#### Work instructions
Return every line of the records that includes the string "hijo".

#### Source records
<<<<

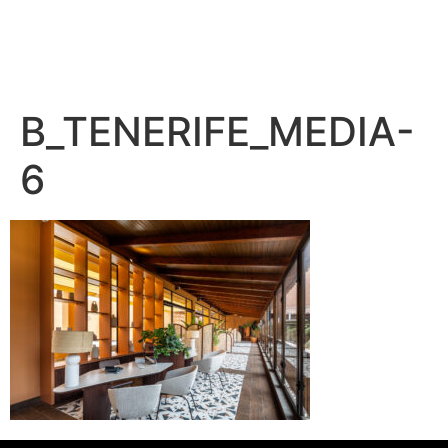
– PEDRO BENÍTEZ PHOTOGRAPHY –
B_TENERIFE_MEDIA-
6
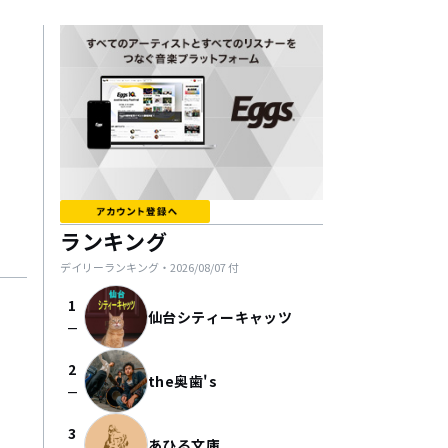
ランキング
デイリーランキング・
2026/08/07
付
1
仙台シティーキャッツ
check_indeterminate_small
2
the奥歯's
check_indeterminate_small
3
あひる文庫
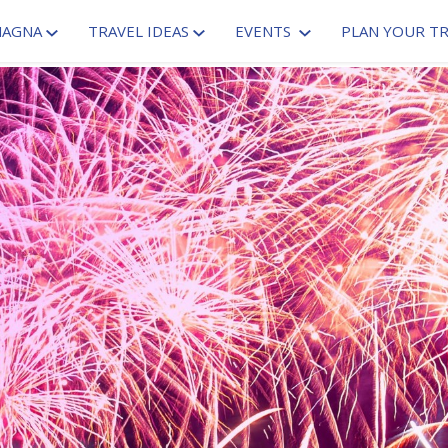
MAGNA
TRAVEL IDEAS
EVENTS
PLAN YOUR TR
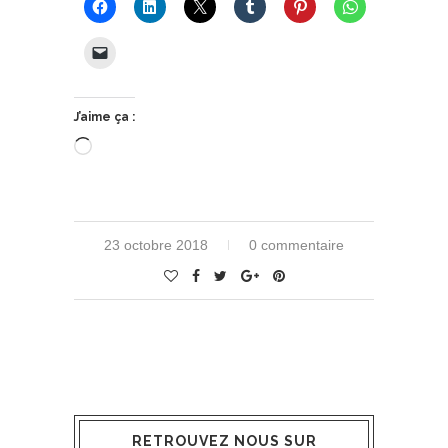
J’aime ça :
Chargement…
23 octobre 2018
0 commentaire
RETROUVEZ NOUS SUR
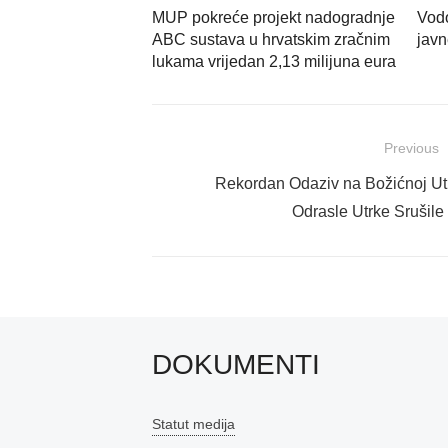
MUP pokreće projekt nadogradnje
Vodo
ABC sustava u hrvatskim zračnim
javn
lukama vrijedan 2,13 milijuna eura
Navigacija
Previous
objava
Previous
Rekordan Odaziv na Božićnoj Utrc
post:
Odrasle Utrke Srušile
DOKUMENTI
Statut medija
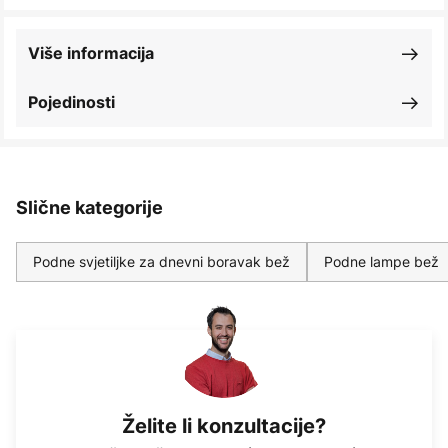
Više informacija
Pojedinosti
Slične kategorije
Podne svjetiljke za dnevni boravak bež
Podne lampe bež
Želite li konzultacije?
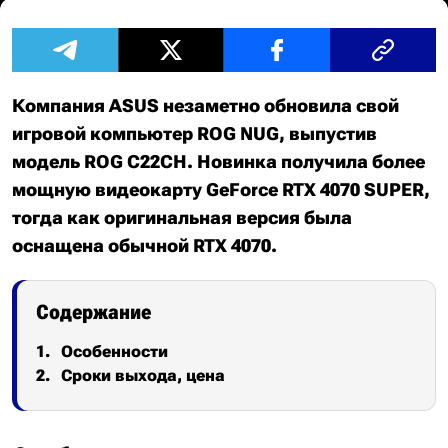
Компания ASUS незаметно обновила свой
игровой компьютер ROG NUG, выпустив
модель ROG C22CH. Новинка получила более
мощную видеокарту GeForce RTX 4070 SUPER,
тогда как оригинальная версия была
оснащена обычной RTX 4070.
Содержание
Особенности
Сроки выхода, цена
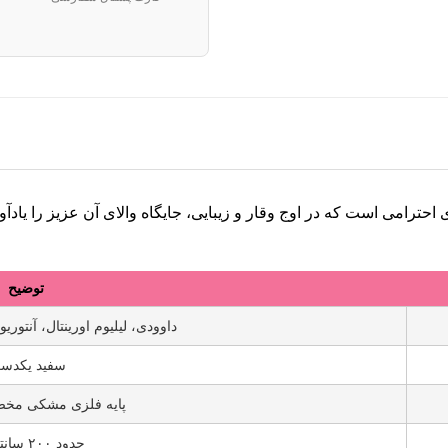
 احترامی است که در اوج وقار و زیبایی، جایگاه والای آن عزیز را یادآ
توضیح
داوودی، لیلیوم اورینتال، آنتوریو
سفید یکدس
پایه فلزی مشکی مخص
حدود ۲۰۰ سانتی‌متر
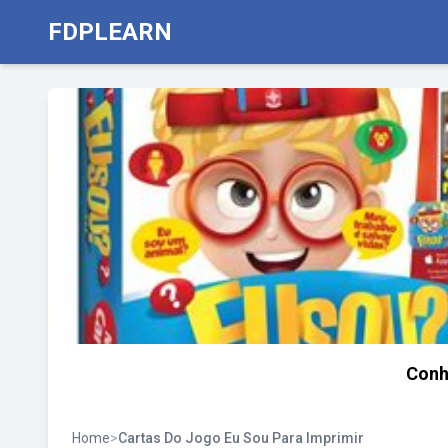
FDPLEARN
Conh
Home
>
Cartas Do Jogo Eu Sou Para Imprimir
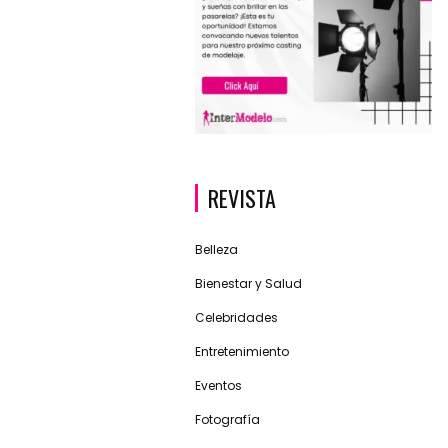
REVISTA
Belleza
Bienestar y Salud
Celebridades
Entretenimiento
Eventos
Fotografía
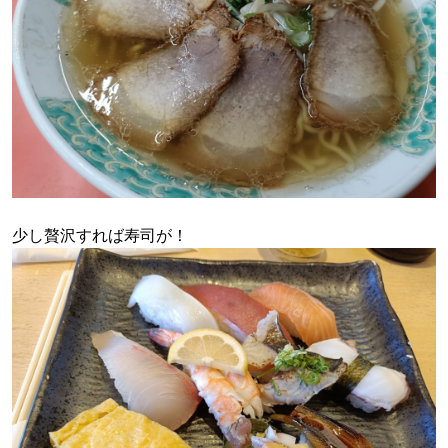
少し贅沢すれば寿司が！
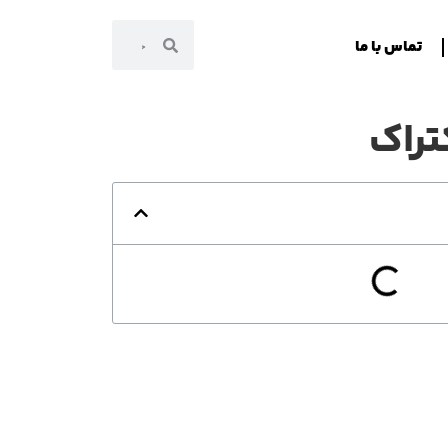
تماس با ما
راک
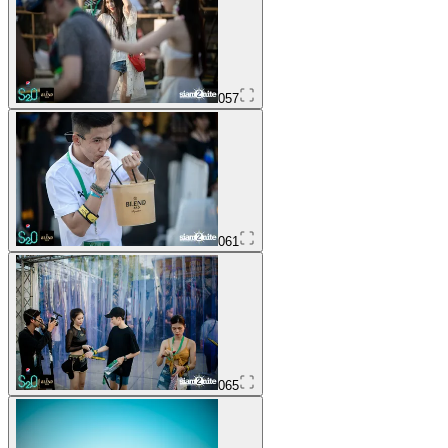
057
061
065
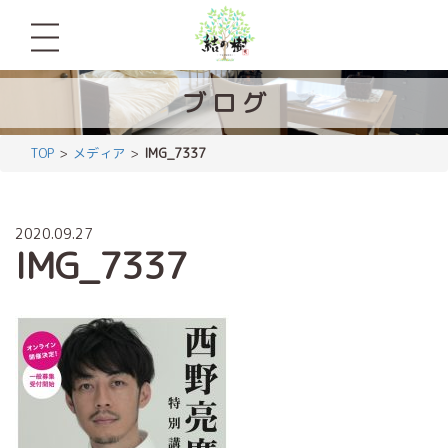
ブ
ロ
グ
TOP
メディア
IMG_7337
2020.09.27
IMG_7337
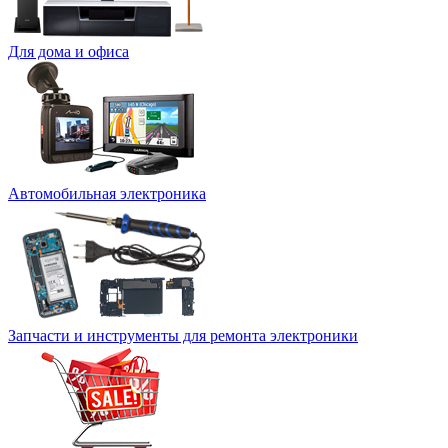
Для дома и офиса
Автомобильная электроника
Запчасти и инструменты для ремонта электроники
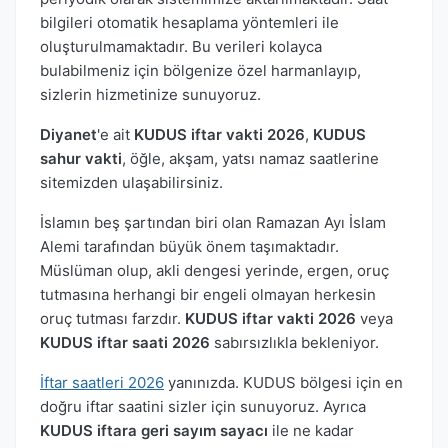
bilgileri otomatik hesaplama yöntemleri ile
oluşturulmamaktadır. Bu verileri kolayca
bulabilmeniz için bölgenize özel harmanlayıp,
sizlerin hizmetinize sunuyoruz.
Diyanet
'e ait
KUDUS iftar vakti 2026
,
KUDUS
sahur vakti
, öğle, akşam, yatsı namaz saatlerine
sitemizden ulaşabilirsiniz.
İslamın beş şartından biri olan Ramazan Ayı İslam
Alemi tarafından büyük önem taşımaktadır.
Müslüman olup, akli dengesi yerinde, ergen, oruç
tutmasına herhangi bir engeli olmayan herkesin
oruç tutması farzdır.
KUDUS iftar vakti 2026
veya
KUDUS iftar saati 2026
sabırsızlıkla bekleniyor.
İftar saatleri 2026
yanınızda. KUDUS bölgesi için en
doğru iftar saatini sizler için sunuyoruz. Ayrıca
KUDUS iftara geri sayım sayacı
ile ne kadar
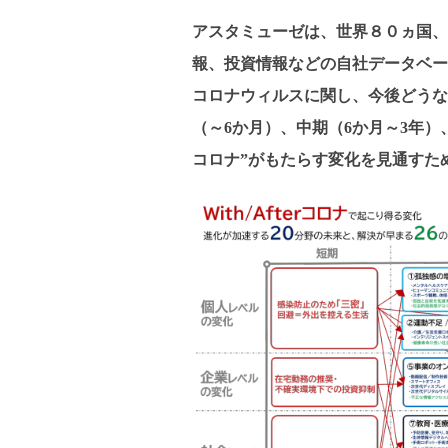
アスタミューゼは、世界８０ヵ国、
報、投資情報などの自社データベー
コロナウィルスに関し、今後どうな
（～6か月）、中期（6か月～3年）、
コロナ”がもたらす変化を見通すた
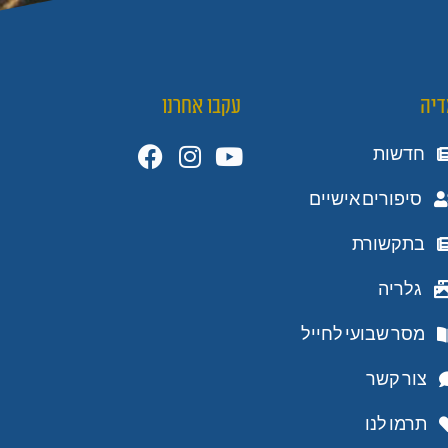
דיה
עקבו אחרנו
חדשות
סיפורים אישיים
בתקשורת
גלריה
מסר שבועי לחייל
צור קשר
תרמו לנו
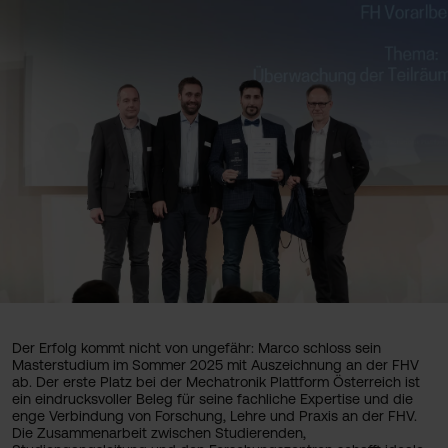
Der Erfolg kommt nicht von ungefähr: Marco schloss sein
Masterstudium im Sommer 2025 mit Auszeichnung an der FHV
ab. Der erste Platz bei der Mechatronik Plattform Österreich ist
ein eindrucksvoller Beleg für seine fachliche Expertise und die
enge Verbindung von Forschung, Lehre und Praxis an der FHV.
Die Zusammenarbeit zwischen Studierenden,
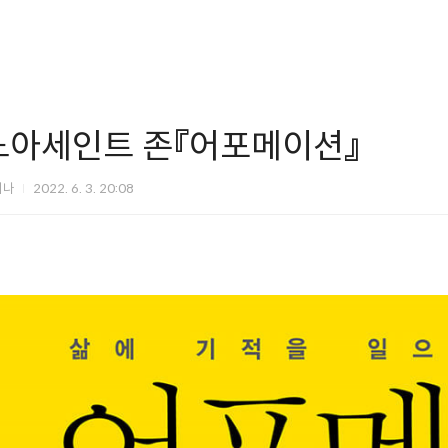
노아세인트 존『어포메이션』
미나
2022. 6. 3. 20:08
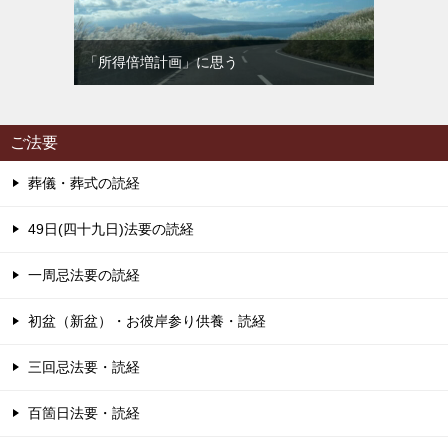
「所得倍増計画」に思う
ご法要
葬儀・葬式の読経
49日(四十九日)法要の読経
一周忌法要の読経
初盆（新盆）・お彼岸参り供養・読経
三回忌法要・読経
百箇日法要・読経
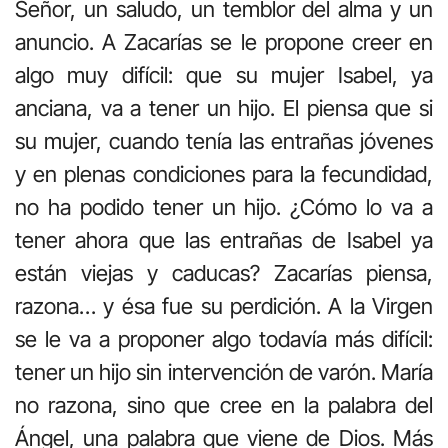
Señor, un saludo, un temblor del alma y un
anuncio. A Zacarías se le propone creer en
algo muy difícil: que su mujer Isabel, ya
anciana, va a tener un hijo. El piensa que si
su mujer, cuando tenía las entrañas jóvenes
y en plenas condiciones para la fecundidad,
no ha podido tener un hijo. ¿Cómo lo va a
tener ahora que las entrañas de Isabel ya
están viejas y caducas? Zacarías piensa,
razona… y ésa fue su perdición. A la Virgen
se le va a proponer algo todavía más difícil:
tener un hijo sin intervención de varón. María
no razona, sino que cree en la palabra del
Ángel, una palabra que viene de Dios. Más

>>>>

#### Output
anciana, va a tener un hijo. El piensa que si
no ha podido tener un hijo. ¿Cómo lo va a
tener un hijo sin intervención de varón. María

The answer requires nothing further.